Risk agility is as much about being bold and taking responsibility as it is about having both temerity and deference to challenge risk head on. Agile risk managers are a new breed of organizational leaders who are part psychologist and part financial guru. To rise to the occasion and help organizations harness the unprecedented yet unforgiving upside that can be created, we must move the discipline of risk management from being a business prevention function–a cost of doing business–to being a catalyst for longevity.
Risk agility implies a deftness of movement; whether the required pace given the circumstances is slow or fast–movement is the key. Standing still is usually not an option. We do not need to be taught that observing smoke rising from a few floors beneath us and standing still is ill advised. While the data may suggest that everything is fine, silencing your instincts occurs all too often in organizational decision making. Agile risk managers therefore need to be as courageous in confronting authority as they are poised in the face of new challenges.

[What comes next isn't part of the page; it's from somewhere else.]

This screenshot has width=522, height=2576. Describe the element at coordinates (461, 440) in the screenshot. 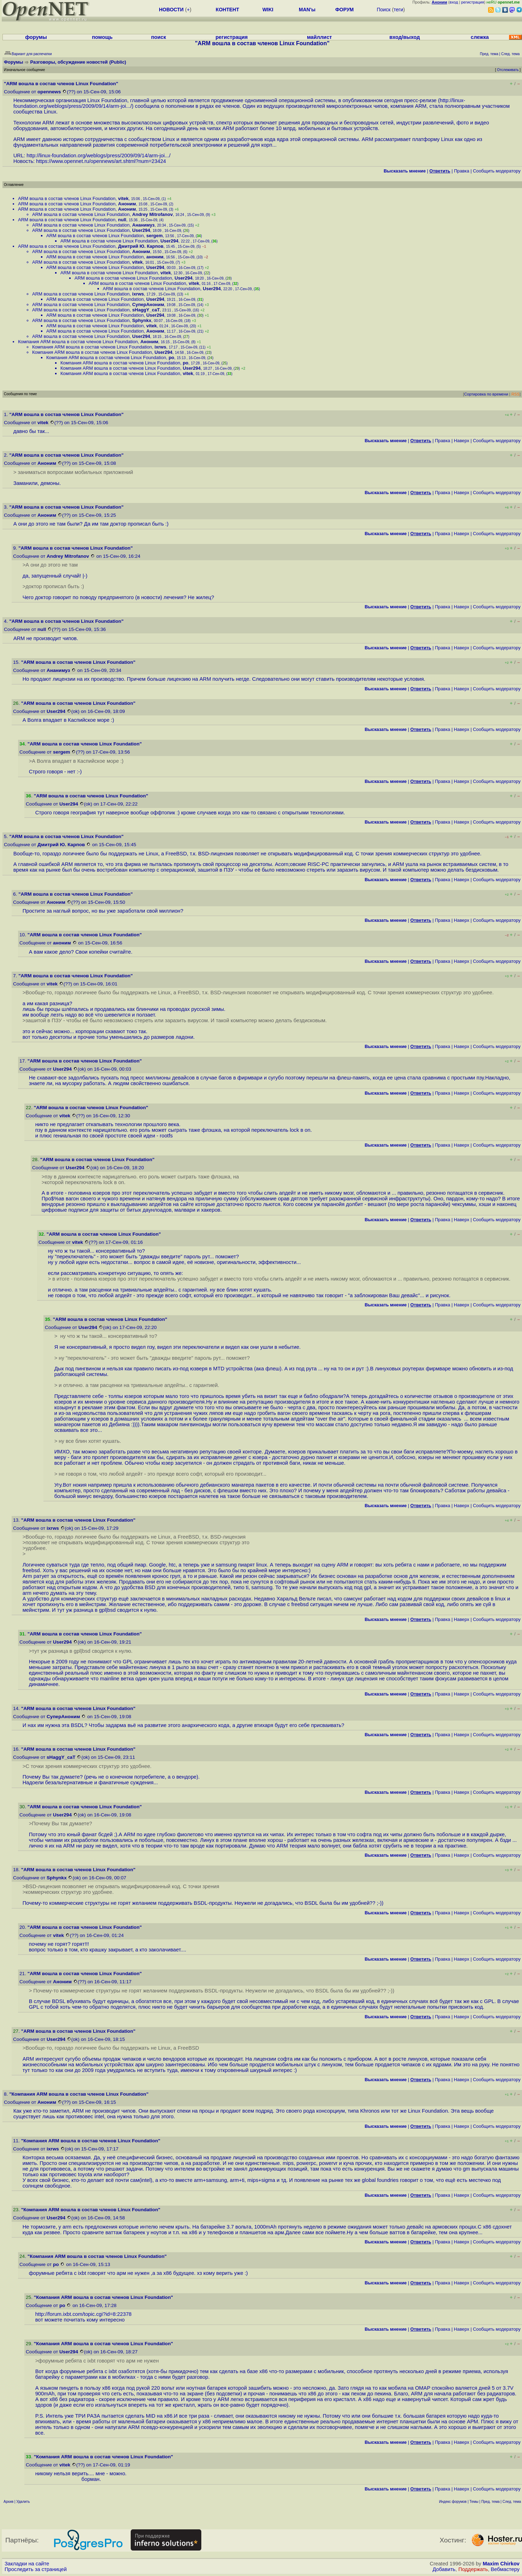

I see `Наверх` at that location.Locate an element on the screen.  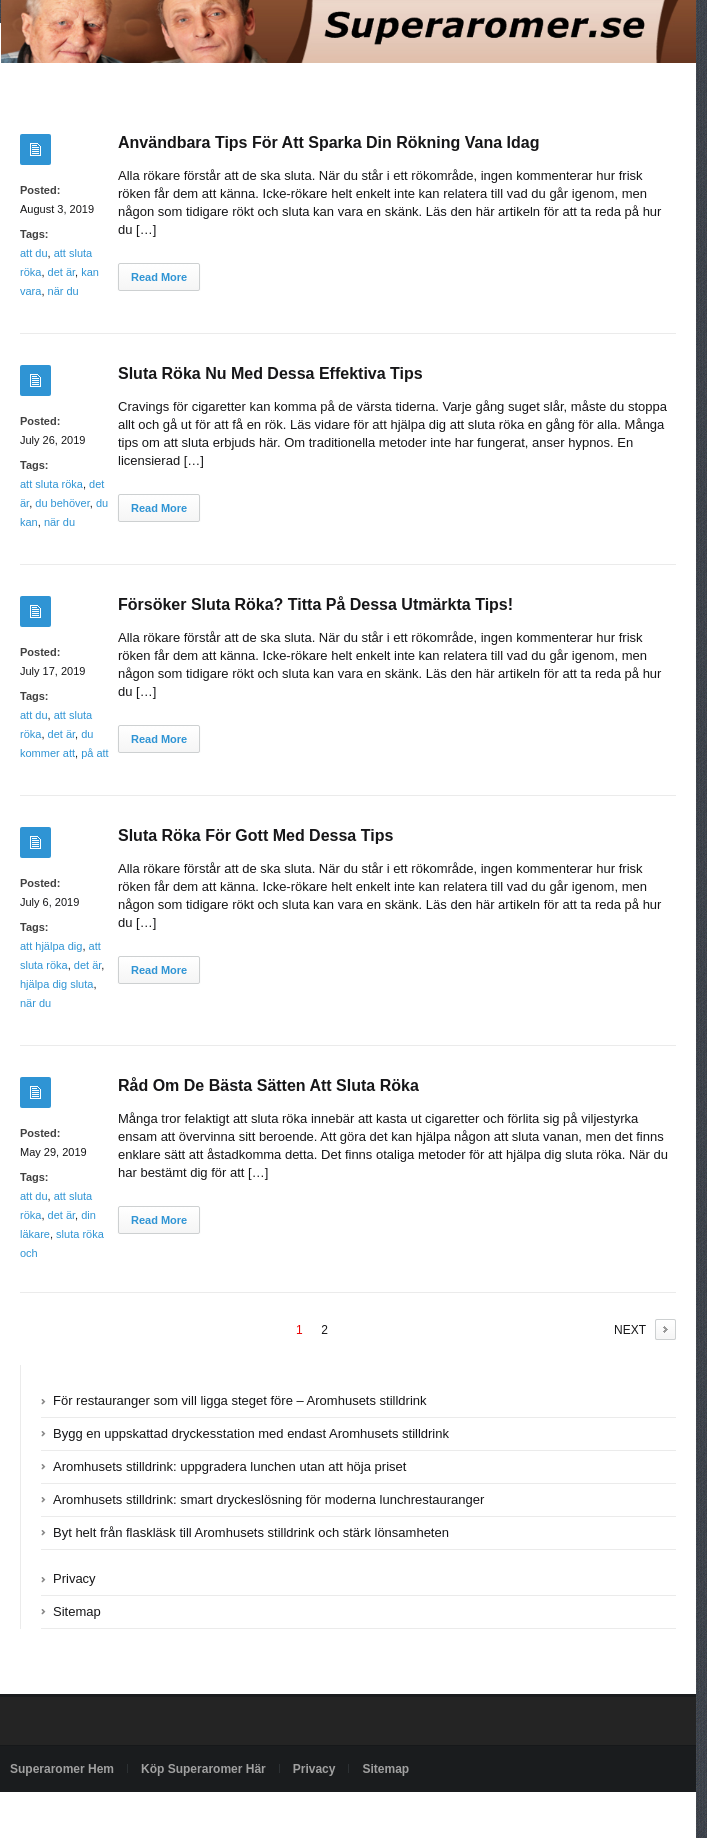
Användbara Tips För Att Sparka Din Rökning Vana Idag is located at coordinates (328, 142).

When decisions are made at the global level, risk managers are most often not in the room–and they need to be. Changing this reality will require discipline. Professionals in the decision making and risk management domains need to take a long look in the mirror. They need to adapt personally as much as the organizations they work for–particularly since organizations are beginning to leave board room and corner office doors ajar.
For organizations to fully harness the power of risk agility, the competitive advantage of survivorship–long range planning, entrepreneurial culture and bounded risk-taking–those at the top need to be challenged, and in the Germanwings case, a cold hard slap in the face. Risk managers must challenge decision makers in the form of dialogue that fosters the ability to make sensible decisions under opaque conditions. Sometimes the best long range results are created when the playing field has been entirely abandoned.